Oppression is chameleon. Throughout human history it has changed its color and adapted itself to every age and every need or right we humans must have. And it’s disguise is always—at first—beautiful, promising. This chameleon usually first promises us safety in a dangerous world, then maybe protection of beloved values, or true peace, or more food, or better wages, and even—paradoxically—freedom. Then somehow, slowly—maybe even unintentionally at times—it changes its color. The trap slams shut and we are caught.

The ancient Israelites came begging Egypt for safety from a famine and wound up enslaved for over 400 years. That was one expensive meal.

In 1789 the French Revolutionaries began an overthrow of a corrupt and absolute monarchy. Freedom, they cried. They wrote the Declaration of the Rights of Man and of the Citizen. Then only four years later the Committee of Public Safety began what is now called the Reign of Terror. Up to 40,00 people were killed. The dictator Napoleon followed.

The Russian Revolution in 1917 turned out worse, with an estimated 30 million killed by Stalin’s government. Communist China and North Korea, so-called democratic nations in Africa, and the theocracies of Afghanistan, Iraq, and Iran have followed suite. To name a few more recent oppressive chameleons. Even the theological American ideal of “manifest destiny” turned murderous.

What is the common denominator in all this oppression? Some today say religion. Others corporations. Some governments. And these are all elements to be sure. But religions, corporations, and governments are made up of people. You and me. Humans are the root of all this oppression.

We are each capable of wreaking it on others or releasing it in the name of getting something we think we need.
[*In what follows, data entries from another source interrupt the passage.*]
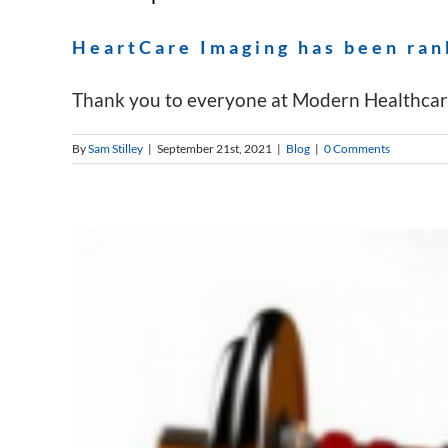
HeartCare Imaging has been ran
Thank you to everyone at Modern Healthcare 
By
Sam Stilley
|
September 21st, 2021
|
Blog
|
0 Comments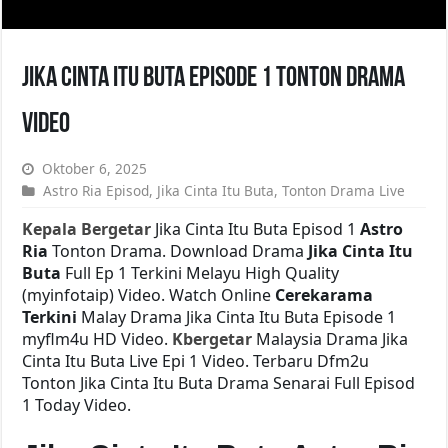
Jika Cinta Itu Buta Episode 1 Tonton Drama
Video
Oktober 6, 2025
Astro Ria Episod
,
Jika Cinta Itu Buta
,
Tonton Drama Live
Kepala Bergetar
Jika Cinta Itu Buta Episod 1
Astro
Ria
Tonton Drama. Download Drama
Jika Cinta Itu
Buta
Full Ep 1 Terkini Melayu High Quality
(myinfotaip) Video. Watch Online
Cerekarama
Terkini
Malay Drama Jika Cinta Itu Buta Episode 1
myflm4u HD Video.
Kbergetar
Malaysia Drama Jika
Cinta Itu Buta Live Epi 1 Video. Terbaru Dfm2u
Tonton Jika Cinta Itu Buta Drama Senarai Full Episod
1 Today Video.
When I visited that horrific reminder of human oppression, The Holocaust Museum in Washington DC, I realized it was not Nazis or Germans who killed six million Jews. Yes, the murderers wore Nazi uniforms and were mainly German. But beneath those uniforms they wore human skin. This the Bible calls sin. And on this level it is hard to deny.

The good news is we are also capable of resisting oppression. Freedom also comes in many different varieties. Though true freedom is never deceptive nor makes promises of mere safety. Some varieties of freedom come harder than others. With a cost.

Political, economic, religious, personal freedom are the most common freedoms we cry out for. But maybe the most precious freedom is one we avoid at almost all cost: The freedom to not be safe, to cry, to struggle, to suffer. This is the freedom Jesus chose as an expression of his love for us. He freely gave his life for you and me.

Note the difference? Oppression promises to give but really takes. And leaves us no choice in the matter. Only God gives expecting nothing in return. Because God needs nothing.

If anyone ever could become a demanding dictator it is God. Often our cries to God for safety, mere happiness, contentment, a cessation of pain and worry are just that, invitations for God to declare universal marshall law in the name of public safety. But how much more would God’s mighty fist crush us if mere humans such as Pharaoh, Napoleon, Stalin, and Hitler did such thorough work?

So God continually grants us the freedom to suffer. Knowing this then gives us the freedom to love and live as creatures of love.

The ancient Israelites were mud and brick, hard labor, economic slaves in Egypt for over 400 years. But when God tells Moses, “Go to Pharaoh and say to him, ‘This is what the Lord says: Let my people go,’” their freedom is not escaping human oppression. God goes on to say, “Let my people go . . . so that they may worship me.” Worship is an expression of love. Soon enough, faced with a barren and dangerous desert, however, the people are crying out for the safety of Egypt. Give us the leeks and onions of Egypt they tell Moses.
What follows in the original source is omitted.